> What to do:
Would you reproduce the data below exactly, please, leaving out its images?

> Data for this exercise:
* * *
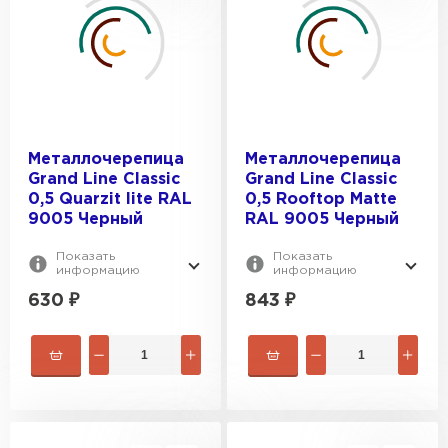
ПОЛЕЗНАЯ ШИРИНА, ММ:
1180
1183
1085
1190
ВЕС, КГ:
1100
1195
1110
3.74
Металлочерепица
Металлочерепица
1125
3.77
Grand Line Classic
Grand Line Classic
1150
0,5 Quarzit lite RAL
0,5 Rooftop Matte
3.81
9005 Черный
RAL 9005 Черный
3.91
Показать
Показать
3.96
информацию
информацию
630
₽
843
₽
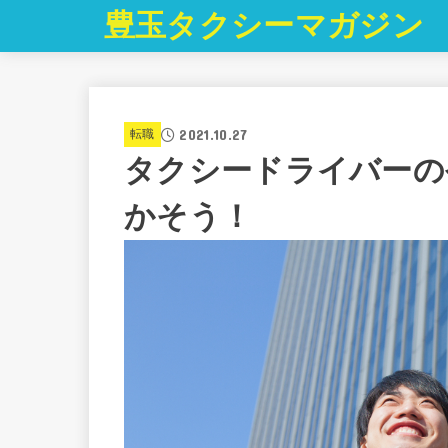
豊玉タクシーマガジン
2021.10.27
転職
タクシードライバーの
かそう！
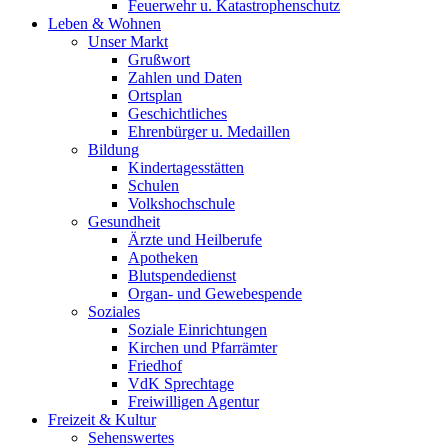
Feuerwehr u. Katastrophenschutz
Leben & Wohnen
Unser Markt
Grußwort
Zahlen und Daten
Ortsplan
Geschichtliches
Ehrenbürger u. Medaillen
Bildung
Kindertagesstätten
Schulen
Volkshochschule
Gesundheit
Ärzte und Heilberufe
Apotheken
Blutspendedienst
Organ- und Gewebespende
Soziales
Soziale Einrichtungen
Kirchen und Pfarrämter
Friedhof
VdK Sprechtage
Freiwilligen Agentur
Freizeit & Kultur
Sehenswertes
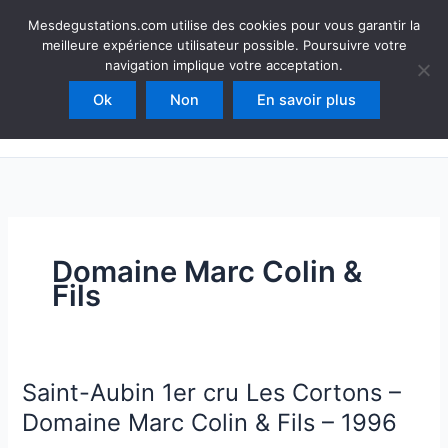
Aller
Mesdegustations
Mesdegustations.com utilise des cookies pour vous garantir la
au
meilleure expérience utilisateur possible. Poursuivre votre
Dégustations, accords & autour du vin
contenu
navigation implique votre acceptation.
Ok
Non
En savoir plus
Rechercher
Domaine Marc Colin &
Fils
Saint-Aubin 1er cru Les Cortons –
Domaine Marc Colin & Fils – 1996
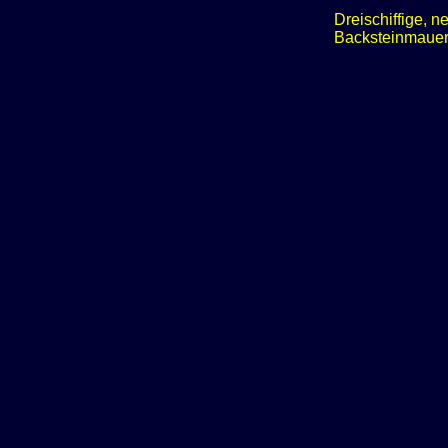
Dreischiffige, 
Backsteinmauer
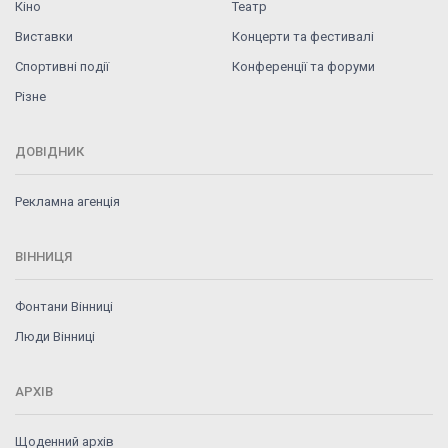
Кіно
Театр
Виставки
Концерти та фестивалі
Спортивні події
Конференції та форуми
Різне
ДОВІДНИК
Рекламна агенція
ВІННИЦЯ
Фонтани Вінниці
Люди Вінниці
АРХІВ
Щоденний архів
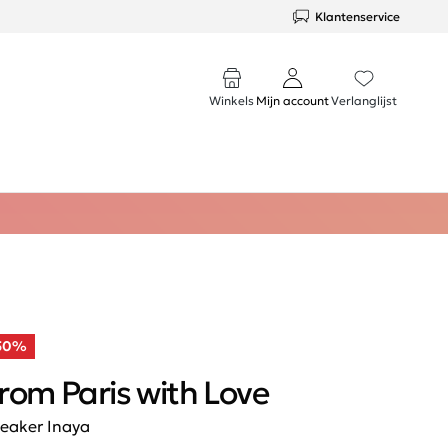
Klantenservice
Winkels
Mijn account
Verlanglijst
50%
rom Paris with Love
eaker Inaya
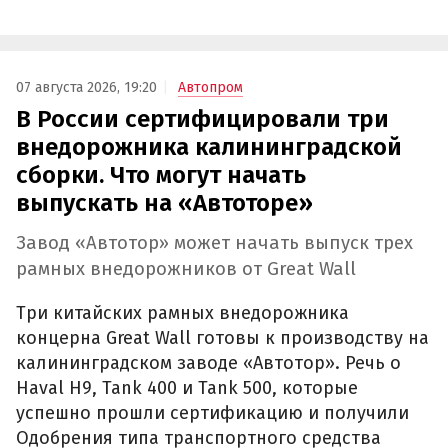
07 августа 2026, 19:20
Автопром
В России сертифицировали три
внедорожника калининградской
сборки. Что могут начать
выпускать на «Автоторе»
Завод «Автотор» может начать выпуск трех
рамных внедорожников от Great Wall
Три китайских рамных внедорожника
концерна Great Wall готовы к производству на
калининградском заводе «Автотор». Речь о
Haval H9, Tank 400 и Tank 500, которые
успешно прошли сертификацию и получили
Одобрения типа транспортного средства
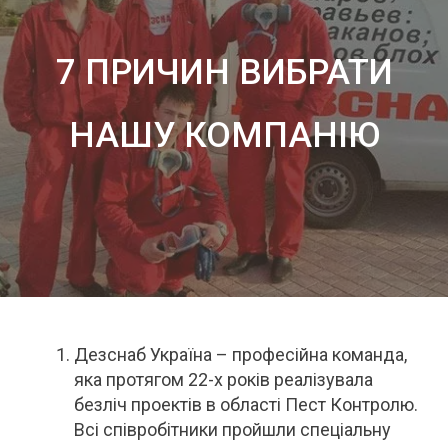
7 ПРИЧИН ВИБРАТИ
НАШУ КОМПАНІЮ
Дезснаб Україна – професійна команда,
яка протягом 22-х років реалізувала
безліч проектів в області Пест Контролю.
Всі співробітники пройшли спеціальну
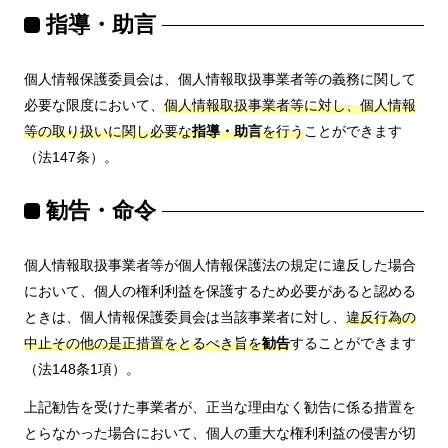
指導・助言
個人情報保護委員会は、個人情報取扱事業者等の義務に関して
必要な限度において、
個人情報取扱事業者等に対し、個人情報
等の取り扱いに関し必要な
指導・助言
を行う
ことができます
（法147条）。
勧告・命令
個人情報取扱事業者等が個人情報保護法の規定に違反した場合
において、個人の権利利益を保護するため必要があると認める
ときは、個人情報保護委員会は当該事業者に対し、
違反行為の
中止その他の是正措置をとるべき旨を
勧告
することができます
（法148条1項）。
上記勧告を受けた事業者が、正当な理由なく勧告に係る措置を
とらなかった場合において、個人の重大な権利利益の侵害が切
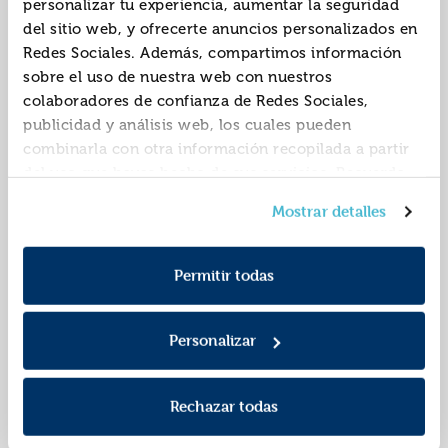
personalizar tu experiencia, aumentar la seguridad
del sitio web, y ofrecerte anuncios personalizados en
Redes Sociales. Además, compartimos información
sobre el uso de nuestra web con nuestros
colaboradores de confianza de Redes Sociales,
publicidad y análisis web, los cuales pueden
combinarla con otra información recopilada a partir
del uso que hayas hecho de sus servicios. Recuerda
que puedes cambiar de opinión y retirar el
Yo soy ella spice
Beberán mi poción y
Mostrar detalles
consentimiento en cualquier momento. Para más
mi venganza
Política de Cookies
información consulta la
y la
ISBN:
9788419831378
ISBN:
9788419831262
Política de Privacidad
.
Permitir todas
Editorial:
Fandom Books
Editorial:
Fandom Books
Autor:
Serón Gutiérrez,
Autor:
Baptiste, Bethany
Iguazel
Personalizar
Rechazar todas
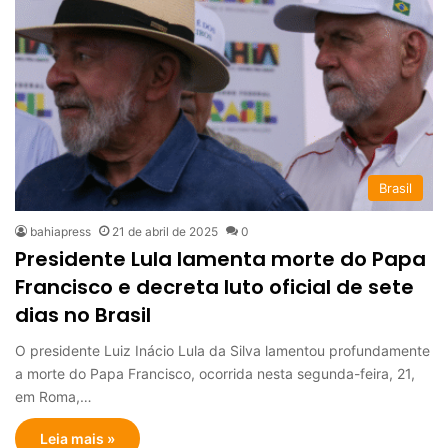
Brasil
bahiapress
21 de abril de 2025
0
Presidente Lula lamenta morte do Papa
Francisco e decreta luto oficial de sete
dias no Brasil
O presidente Luiz Inácio Lula da Silva lamentou profundamente
a morte do Papa Francisco, ocorrida nesta segunda-feira, 21,
em Roma,…
Leia mais »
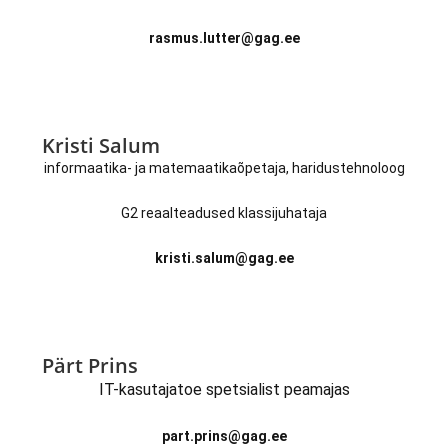
rasmus.lutter@gag.ee
Kristi Salum
informaatika- ja matemaatikaõpetaja, haridustehnoloog
G2 reaalteadused klassijuhataja
kristi.salum@gag.ee
Pärt Prins
IT-kasutajatoe spetsialist peamajas
part.prins@gag.ee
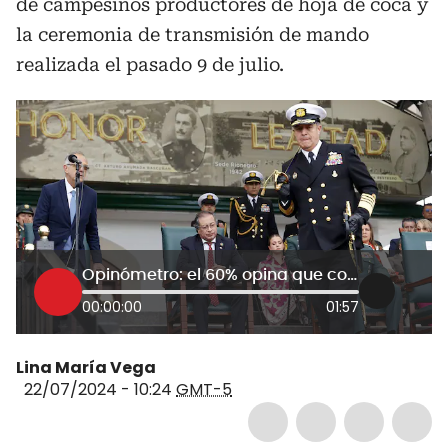
de campesinos productores de hoja de coca y
la ceremonia de transmisión de mando
realizada el pasado 9 de julio.
Opinómetro: el 60% opina que conducta de Petro en transmisión de mando fue inapropiada
00:00:00
01:57
Lina María Vega
22/07/2024 - 10:24
GMT-5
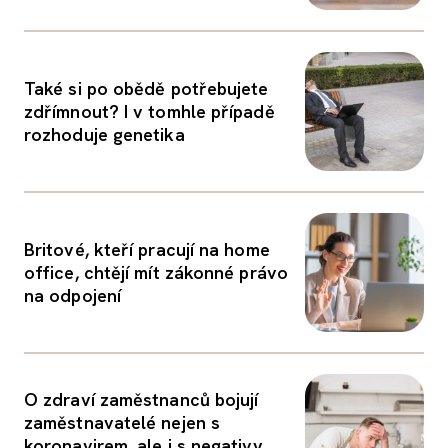
Také si po obědě potřebujete
zdřímnout? I v tomhle případě
rozhoduje genetika
Britové, kteří pracují na home
office, chtějí mít zákonné právo
na odpojení
O zdraví zaměstnanců bojují
zaměstnavatelé nejen s
koronavirem, ale i s negativy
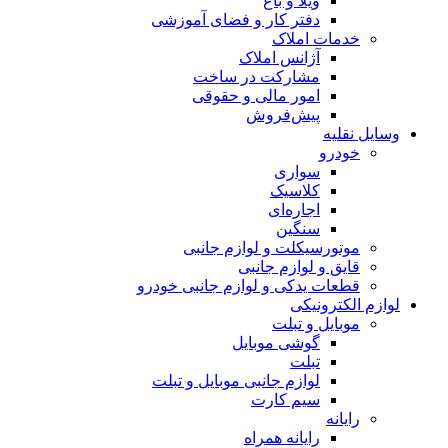
ویلا و باغ
دفتر کار و فضای آموزشی
خدمات املاک
آژانس املاک
مشارکت در ساخت
امور مالی و حقوقی
پیش‌فروش
وسایل نقلیه
خودرو
سواری
کلاسیک
اجاره‌ای
سنگین
موتورسیکلت و لوازم جانبی
قایق و لوازم جانبی
قطعات یدکی و لوازم جانبی خودرو
لوازم الکترونیکی
موبایل و تبلت
گوشی موبایل
تبلت
لوازم جانبی موبایل و تبلت
سیم کارت
رایانه
رایانه همراه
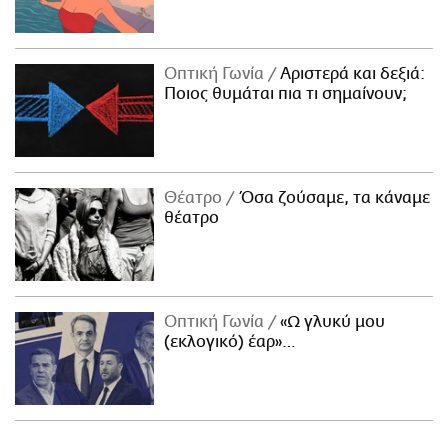
Οπτική Γωνία
Αριστερά και δεξιά:
Ποιος θυμάται πια τι σημαίνουν;
Θέατρο
Όσα ζούσαμε, τα κάναμε
θέατρο
Οπτική Γωνία
«Ω γλυκύ μου
(εκλογικό) έαρ»…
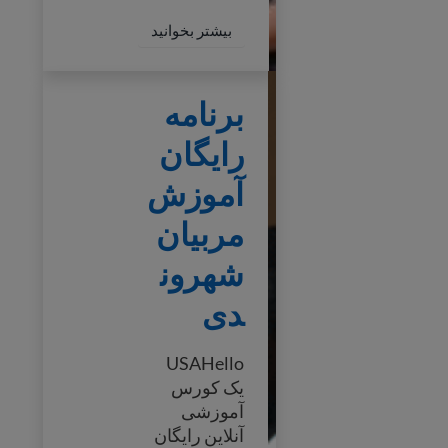
f Citizenship Educators
بیشتر بخوانید
برنامه رایگان آموزش مربیان شهروندی
برنامه
رایگان
آموزش
مربیان
شهرون
دی
USAHello
یک کورس
آموزشی
آنلاین رایگان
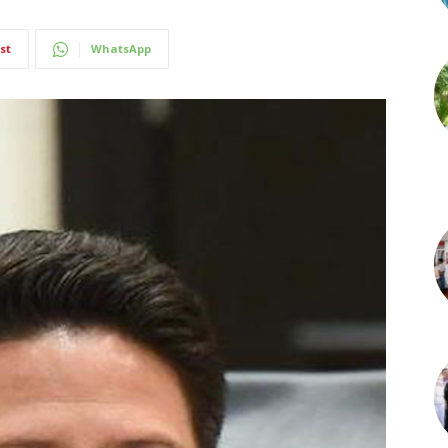
st
WhatsApp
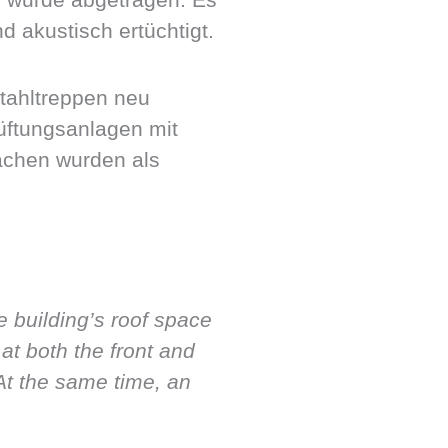
 akustisch ertüchtigt.
tahltreppen neu
üftungsanlagen mit
ächen wurden als
e building’s roof space
 at both the front and
 At the same time, an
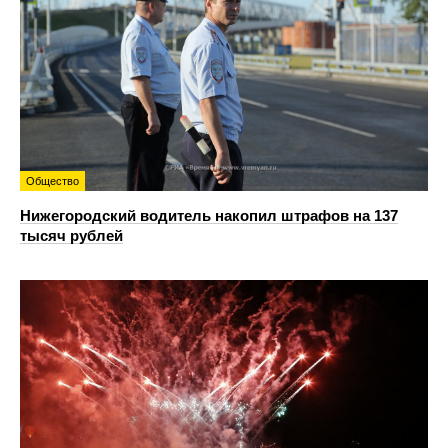
Общество
Нижегородский водитель накопил штрафов на 137
тысяч рублей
* * *
> Response for this exercise:
ПОЛЕЗНАЯ ШИРИНА, ММ:
1180
1183
1085
1190
ВЕС, КГ:
1100
1195
1110
3.74
Металлочерепица
Металлочерепица
1125
3.77
Grand Line Classic
Grand Line Classic
1150
0,5 Quarzit lite RAL
0,5 Rooftop Matte
3.81
9005 Черный
RAL 9005 Черный
3.91
Показать
Показать
3.96
информацию
информацию
630
₽
843
₽
豊玉タクシーマガジン
2021.10.27
転職
タクシードライバーの
かそう！
Feuerwehr u. Katastrophenschutz
Leben & Wohnen
Unser Markt
Grußwort
Zahlen und Daten
Ortsplan
Geschichtliches
Ehrenbürger u. Medaillen
Bildung
Kindertagesstätten
Schulen
Volkshochschule
Gesundheit
Ärzte und Heilberufe
Apotheken
Blutspendedienst
Organ- und Gewebespende
Soziales
Soziale Einrichtungen
Kirchen und Pfarrämter
Friedhof
VdK Sprechtage
Freiwilligen Agentur
Freizeit & Kultur
Sehenswertes
Aller
Mesdegustations
Mesdegustations.com utilise des cookies pour vous garantir la
au
meilleure expérience utilisateur possible. Poursuivre votre
Dégustations, accords & autour du vin
contenu
navigation implique votre acceptation.
Ok
Non
En savoir plus
Rechercher
Domaine Marc Colin &
Fils
Saint-Aubin 1er cru Les Cortons –
Domaine Marc Colin & Fils – 1996
Dreischiffige, 
Backsteinmauer
Кіно
Театр
Виставки
Концерти та фестивалі
Спортивні події
Конференції та форуми
Різне
ДОВІДНИК
Рекламна агенція
ВІННИЦЯ
Фонтани Вінниці
Люди Вінниці
АРХІВ
Щоденний архів
Klantenservice
Winkels
Mijn account
Verlanglijst
50%
rom Paris with Love
eaker Inaya
07 августа 2026, 19:20
Автопром
В России сертифицировали три
внедорожника калининградской
сборки. Что могут начать
выпускать на «Автоторе»
Завод «Автотор» может начать выпуск трех
рамных внедорожников от Great Wall
Три китайских рамных внедорожника
концерна Great Wall готовы к производству на
калининградском заводе «Автотор». Речь о
Haval H9, Tank 400 и Tank 500, которые
успешно прошли сертификацию и получили
Одобрения типа транспортного средства
7 ПРИЧИН ВИБРАТИ
НАШУ КОМПАНІЮ
Дезснаб Україна – професійна команда,
яка протягом 22-х років реалізувала
безліч проектів в області Пест Контролю.
Всі співробітники пройшли спеціальну
指導・助言
個人情報保護委員会は、個人情報取扱事業者等の義務に関して
必要な限度において、
個人情報取扱事業者等に対し、個人情報
等の取り扱いに関し必要な
指導・助言
を行う
ことができます
（法147条）。
勧告・命令
個人情報取扱事業者等が個人情報保護法の規定に違反した場合
において、個人の権利利益を保護するため必要があると認める
ときは、個人情報保護委員会は当該事業者に対し、
違反行為の
中止その他の是正措置をとるべき旨を
勧告
することができます
（法148条1項）。
上記勧告を受けた事業者が、正当な理由なく勧告に係る措置を
とらなかった場合において、個人の重大な権利利益の侵害が切
personalizar tu experiencia, aumentar la seguridad
del sitio web, y ofrecerte anuncios personalizados en
Redes Sociales. Además, compartimos información
sobre el uso de nuestra web con nuestros
colaboradores de confianza de Redes Sociales,
publicidad y análisis web, los cuales pueden
combinarla con otra información recopilada a partir
del uso que hayas hecho de sus servicios. Recuerda
que puedes cambiar de opinión y retirar el
Yo soy ella spice
Beberán mi poción y
Mostrar detalles
consentimiento en cualquier momento. Para más
mi venganza
Política de Cookies
información consulta la
y la
ISBN:
9788419831378
ISBN:
9788419831262
Política de Privacidad
.
Permitir todas
Editorial:
Fandom Books
Editorial:
Fandom Books
Autor:
Serón Gutiérrez,
Autor:
Baptiste, Bethany
Iguazel
Personalizar
Rechazar todas
Brasil
bahiapress
21 de abril de 2025
0
Presidente Lula lamenta morte do Papa
Francisco e decreta luto oficial de sete
dias no Brasil
O presidente Luiz Inácio Lula da Silva lamentou profundamente
a morte do Papa Francisco, ocorrida nesta segunda-feira, 21,
em Roma,…
Leia mais »
rasmus.lutter@gag.ee
Kristi Salum
informaatika- ja matemaatikaõpetaja, haridustehnoloog
G2 reaalteadused klassijuhataja
kristi.salum@gag.ee
Pärt Prins
IT-kasutajatoe spetsialist peamajas
part.prins@gag.ee
de campesinos productores de hoja de coca y
la ceremonia de transmisión de mando
realizada el pasado 9 de julio.
Opinómetro: el 60% opina que conducta de Petro en transmisión de mando fue inapropiada
00:00:00
01:57
Lina María Vega
22/07/2024 - 10:24
GMT-5
Také si po obědě potřebujete
zdřímnout? I v tomhle případě
rozhoduje genetika
Britové, kteří pracují na home
office, chtějí mít zákonné právo
na odpojení
O zdraví zaměstnanců bojují
zaměstnavatelé nejen s
koronavirem, ale i s negativy
ویلا و باغ
دفتر کار و فضای آموزشی
خدمات املاک
آژانس املاک
مشارکت در ساخت
امور مالی و حقوقی
پیش‌فروش
وسایل نقلیه
خودرو
سواری
کلاسیک
اجاره‌ای
سنگین
موتورسیکلت و لوازم جانبی
قایق و لوازم جانبی
قطعات یدکی و لوازم جانبی خودرو
لوازم الکترونیکی
موبایل و تبلت
گوشی موبایل
تبلت
لوازم جانبی موبایل و تبلت
سیم کارت
رایانه
رایانه همراه
Οπτική Γωνία
Αριστερά και δεξιά:
Ποιος θυμάται πια τι σημαίνουν;
Θέατρο
Όσα ζούσαμε, τα κάναμε
θέατρο
Οπτική Γωνία
«Ω γλυκύ μου
(εκλογικό) έαρ»…
f Citizenship Educators
بیشتر بخوانید
برنامه رایگان آموزش مربیان شهروندی
برنامه
رایگان
آموزش
مربیان
شهرون
دی
USAHello
یک کورس
آموزشی
آنلاین رایگان
st
WhatsApp
 akustisch ertüchtigt.
tahltreppen neu
üftungsanlagen mit
ächen wurden als
e building’s roof space
 at both the front and
 At the same time, an
Общество
Нижегородский водитель накопил штрафов на 137
тысяч рублей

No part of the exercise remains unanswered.